Monadt – Algebraic Data Types and Monads in Ruby, Part 2: Monads

In yesterday’s post, I introduced monadt, a gem that adds algebraic data types (ADTs) and monads to Ruby. Today I’m going to dive into how monadt provides monad support, specifically the imperative-looking syntactical sugar you get in languages like Haskell and F#.

I’m not going to cover how monads work in this post, but I will suggest reading either (or both) of the following:

  1. Learn You a Haskell: A Fistful of Monads
  2. F# for Fun and Profit: Dr. Frankenfunctor and the Monadster

Just the Basics

Monadt defines an API for defining and using monads in Ruby, and it includes several common monads out of the box: Maybe, Either, Reader, State, Async, AsyncEither, and ReaderStateEither.

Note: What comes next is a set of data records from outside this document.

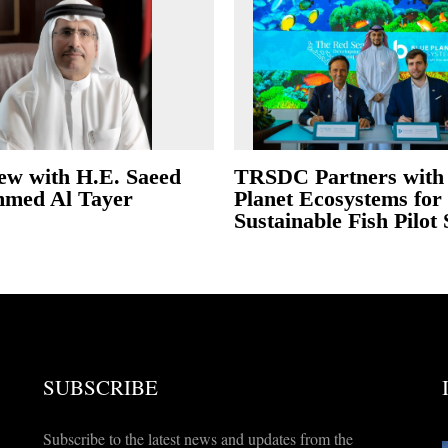
iew with H.E. Saeed
TRSDC Partners with
med Al Tayer
Planet Ecosystems for
Sustainable Fish Pilot
SUBSCRIBE
Subscribe to the latest news and updates from the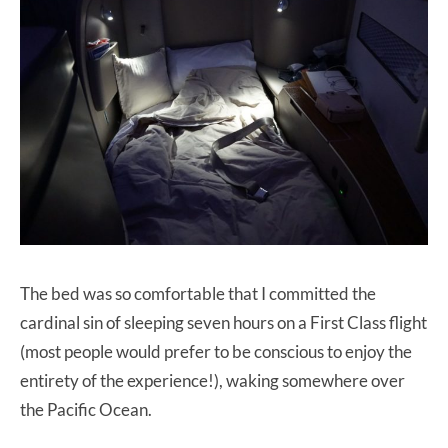
The bed was so comfortable that I committed the
cardinal sin of sleeping seven hours on a First Class flight
(most people would prefer to be conscious to enjoy the
entirety of the experience!), waking somewhere over
the Pacific Ocean.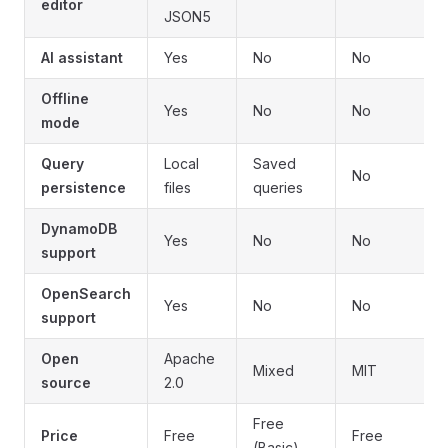
editor
JSON5
AI assistant
Yes
No
No
Offline
Yes
No
No
mode
Query
Local
Saved
No
persistence
files
queries
DynamoDB
Yes
No
No
support
OpenSearch
Yes
No
No
support
Open
Apache
Mixed
MIT
source
2.0
Free
Price
Free
Free
(Basic)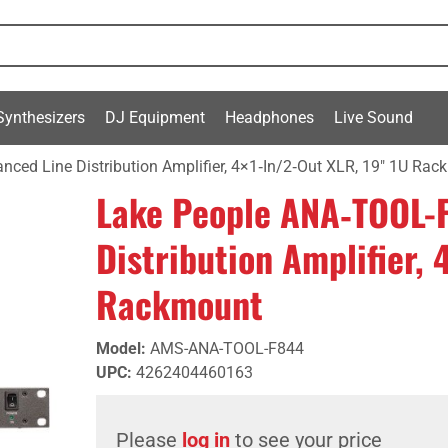
Synthesizers
DJ Equipment
Headphones
Live Sound
ced Line Distribution Amplifier, 4×1‑In/2‑Out XLR, 19" 1U Ra
Lake People ANA‑TOOL-
Distribution Amplifier, 
Rackmount
Model
:
AMS-ANA-TOOL-F844
UPC
:
4262404460163
Please
log in
to see your price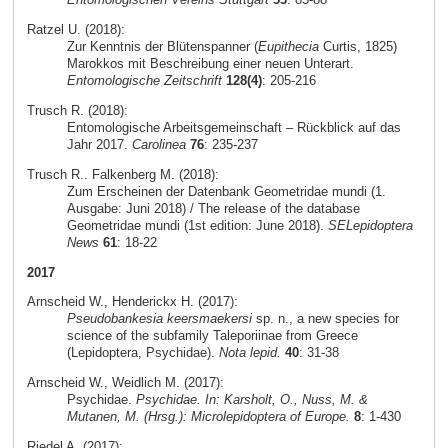
Ratzel U. (2018):
Zur Kenntnis der Blütenspanner (
Eupithecia
Curtis, 1825)
Marokkos mit Beschreibung einer neuen Unterart.
Entomologische Zeitschrift
128(4)
: 205-216
Trusch R. (2018):
Entomologische Arbeitsgemeinschaft – Rückblick auf das
Jahr 2017.
Carolinea
76
: 235-237
Trusch R.. Falkenberg M. (2018):
Zum Erscheinen der Datenbank Geometridae mundi (1.
Ausgabe: Juni 2018) / The release of the database
Geometridae mundi (1st edition: June 2018).
SELepidoptera
News
61
: 18-22
2017
Arnscheid W., Henderickx H. (2017):
Pseudobankesia keersmaekersi
sp. n., a new species for
science of the subfamily Taleporiinae from Greece
(Lepidoptera, Psychidae).
Nota lepid.
40
: 31-38
Arnscheid W., Weidlich M. (2017):
Psychidae.
Psychidae. In: Karsholt, O., Nuss, M. &
Mutanen, M. (Hrsg.): Microlepidoptera of Europe.
8
: 1-430
Riedel A. (2017):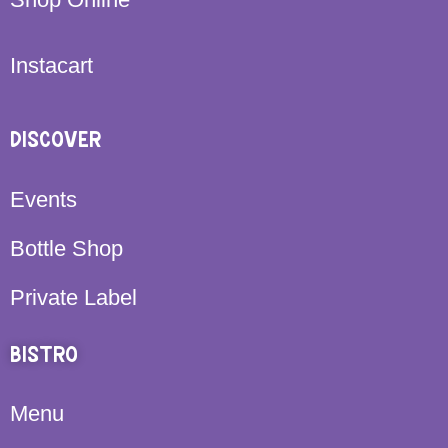
Instacart
DISCOVER
Events
Bottle Shop
Private Label
BISTRO
Menu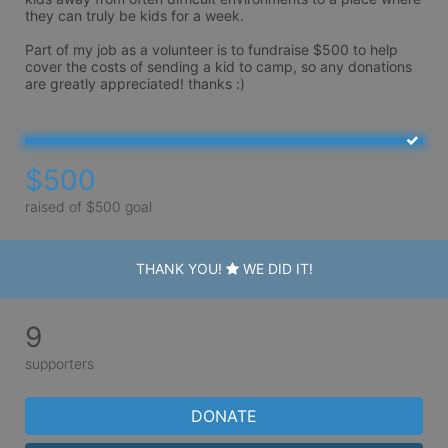
they can truly be kids for a week.

Part of my job as a volunteer is to fundraise $500 to help 
cover the costs of sending a kid to camp, so any donations 
are greatly appreciated! thanks :)
$500
raised of $500 goal
THANK YOU!
WE DID IT!
9
supporters
DONATE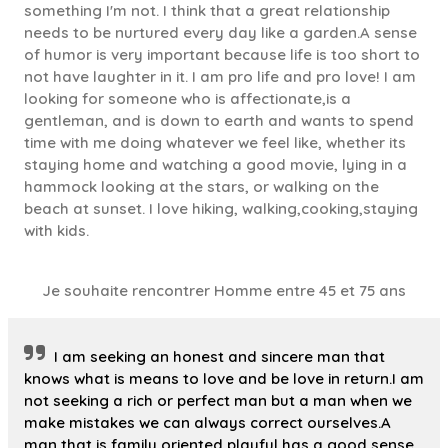
something I'm not. I think that a great relationship
needs to be nurtured every day like a garden.A sense
of humor is very important because life is too short to
not have laughter in it. I am pro life and pro love! I am
looking for someone who is affectionate,is a
gentleman, and is down to earth and wants to spend
time with me doing whatever we feel like, whether its
staying home and watching a good movie, lying in a
hammock looking at the stars, or walking on the
beach at sunset. I love hiking, walking,cooking,staying
with kids.
Je souhaite rencontrer Homme entre 45 et 75 ans
I am seeking an honest and sincere man that
knows what is means to love and be love in return.I am
not seeking a rich or perfect man but a man when we
make mistakes we can always correct ourselves.A
man that is family oriented,playful,has a good sense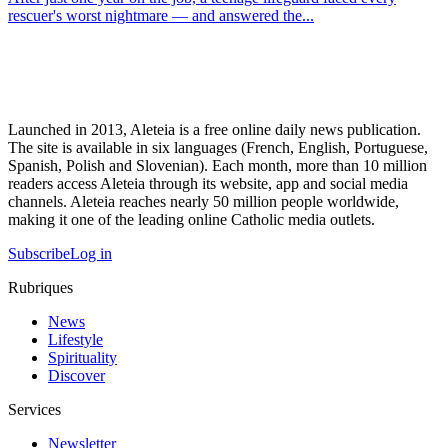
rescuer's worst nightmare — and answered the...
Launched in 2013, Aleteia is a free online daily news publication.
The site is available in six languages (French, English, Portuguese,
Spanish, Polish and Slovenian). Each month, more than 10 million
readers access Aleteia through its website, app and social media
channels. Aleteia reaches nearly 50 million people worldwide,
making it one of the leading online Catholic media outlets.
Subscribe
Log in
Rubriques
News
Lifestyle
Spirituality
Discover
Services
Newsletter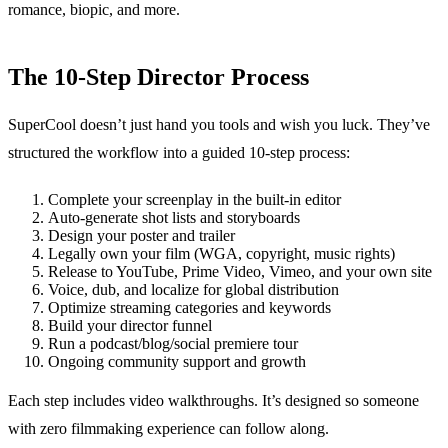
romance, biopic, and more.
The 10-Step Director Process
SuperCool doesn’t just hand you tools and wish you luck. They’ve
structured the workflow into a guided 10-step process:
Complete your screenplay in the built-in editor
Auto-generate shot lists and storyboards
Design your poster and trailer
Legally own your film (WGA, copyright, music rights)
Release to YouTube, Prime Video, Vimeo, and your own site
Voice, dub, and localize for global distribution
Optimize streaming categories and keywords
Build your director funnel
Run a podcast/blog/social premiere tour
Ongoing community support and growth
Each step includes video walkthroughs. It’s designed so someone
with zero filmmaking experience can follow along.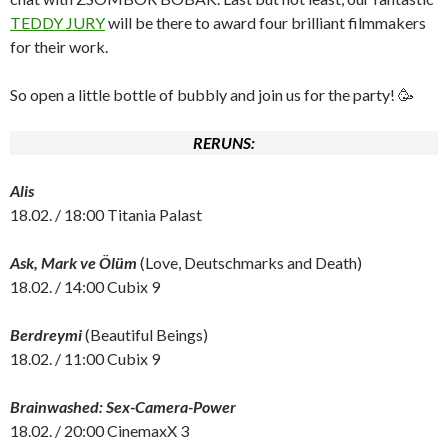
TEDDY JURY
will be there to award four brilliant filmmakers
for their work.
So open a little bottle of bubbly and join us for the party! 🥳
RERUNS:
Alis
18.02. / 18:00 Titania Palast
Ask, Mark ve Ölüm
(Love, Deutschmarks and Death)
18.02. / 14:00 Cubix 9
Berdreymi
(Beautiful Beings)
18.02. / 11:00 Cubix 9
Brainwashed: Sex-Camera-Power
18.02. / 20:00 CinemaxX 3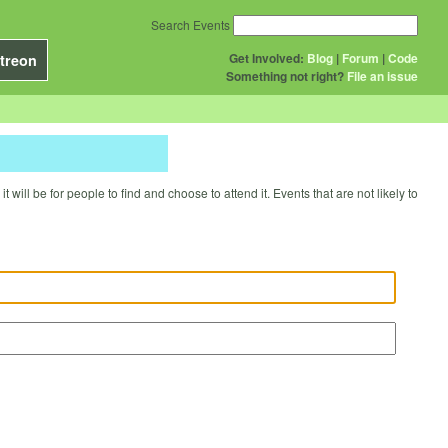
Search Events
Get Involved:
Blog
|
Forum
|
Code
treon
Something not right?
File an issue
will be for people to find and choose to attend it. Events that are not likely to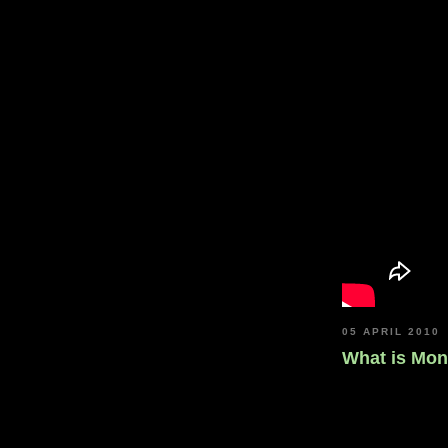
05 APRIL 2010
What is Mo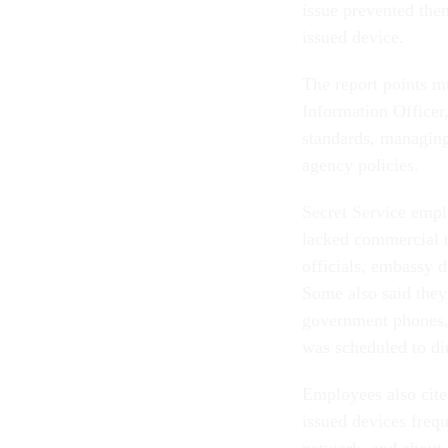
issue prevented the
issued device.
The report points mu
Information Officer,
standards, managin
agency policies.
Secret Service empl
lacked commercial 
officials, embassy d
Some also said they
government phones, 
was scheduled to di
Employees also cite
issued devices frequ
network, and about 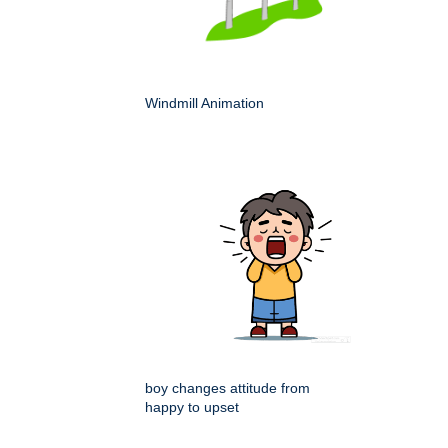
Windmill Animation
boy changes attitude from
happy to upset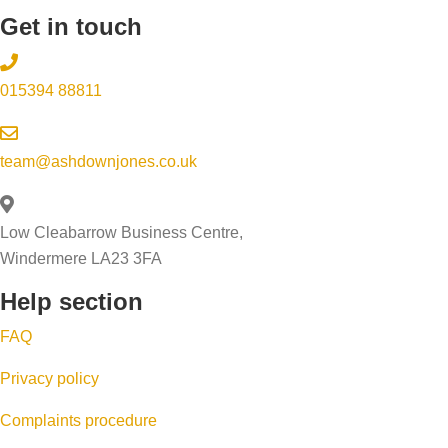
s
u
Get in touch
i
n
r
o
’
s
n
015394 88811
t
t
t
m
e
o
y
p
team@ashdownjones.co.uk
s
h
-
e
o
b
l
Low Cleabarrow Business Centre,
m
y
l
Windermere LA23 3FA
e
-
y
Help section
s
s
o
e
t
FAQ
u
l
e
r
Privacy policy
l
p
h
i
g
Complaints procedure
o
n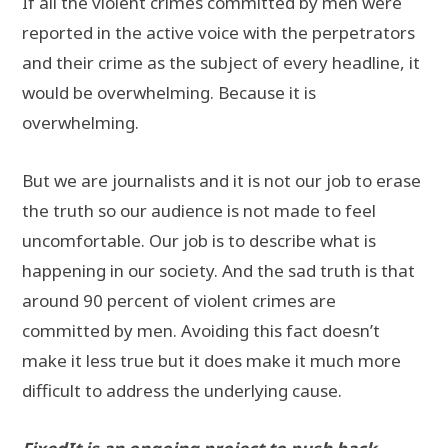
If all the violent crimes committed by men were
reported in the active voice with the perpetrators
and their crime as the subject of every headline, it
would be overwhelming. Because it is
overwhelming.
But we are journalists and it is not our job to erase
the truth so our audience is not made to feel
uncomfortable. Our job is to describe what is
happening in our society. And the sad truth is that
around 90 percent of violent crimes are
committed by men. Avoiding this fact doesn’t
make it less true but it does make it much more
difficult to address the underlying cause.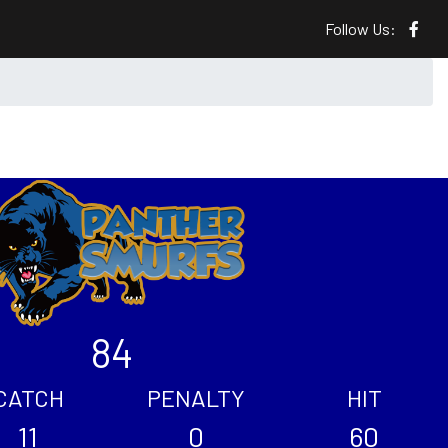
Follow Us:
84
CATCH
PENALTY
HIT
11
0
60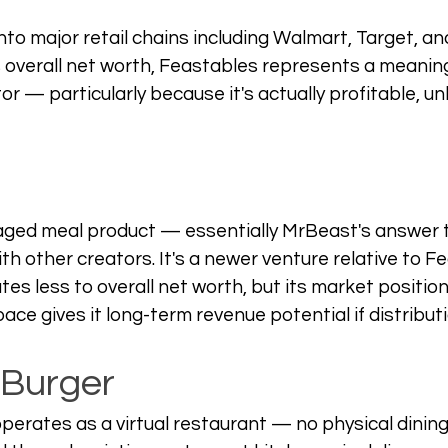
to major retail chains including Walmart, Target, and
s overall net worth, Feastables represents a meaning
r — particularly because it's actually profitable, un
kaged meal product — essentially MrBeast's answer 
h other creators. It's a newer venture relative to F
tes less to overall net worth, but its market position
ce gives it long-term revenue potential if distributi
 Burger
erates as a virtual restaurant — no physical dining 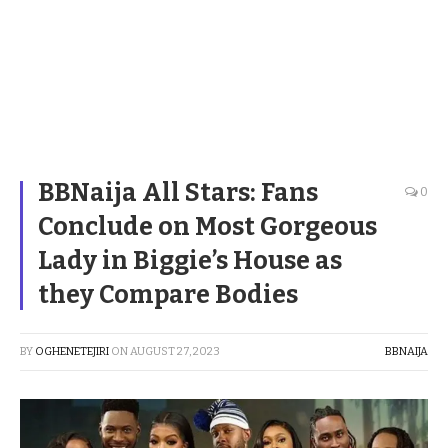
BBNaija All Stars: Fans
0
Conclude on Most Gorgeous
Lady in Biggie’s House as
they Compare Bodies
BY
OGHENETEJIRI
ON
AUGUST 27, 2023
BBNAIJA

Let’s take a closer look at the AsyncEither monad. Briefly, the Either data structure represents having one of two values: Left X or Right Y. In a monadic context, Either is usually used for the choice between a success value and an error value. In monadt, Either is defined as follows using monadt’s ADT syntax:


class Either
  Left = data :left
  Right = data :right
end

When you use Either in a monad, you perform a series of calculations, opting out early if any of the steps returns an error value.

The Async monad is designed to streamline performing sequences of asynchronous operations. Basically, it lets you write imperative-looking asynchronous code instead of using a bunch of continuation blocks.

Putting these concepts together, we can use an AsyncEither monad, which asynchronously retrieves either a success value or a failure value. If any asynchronous step fails, the failure value at that point will be returned.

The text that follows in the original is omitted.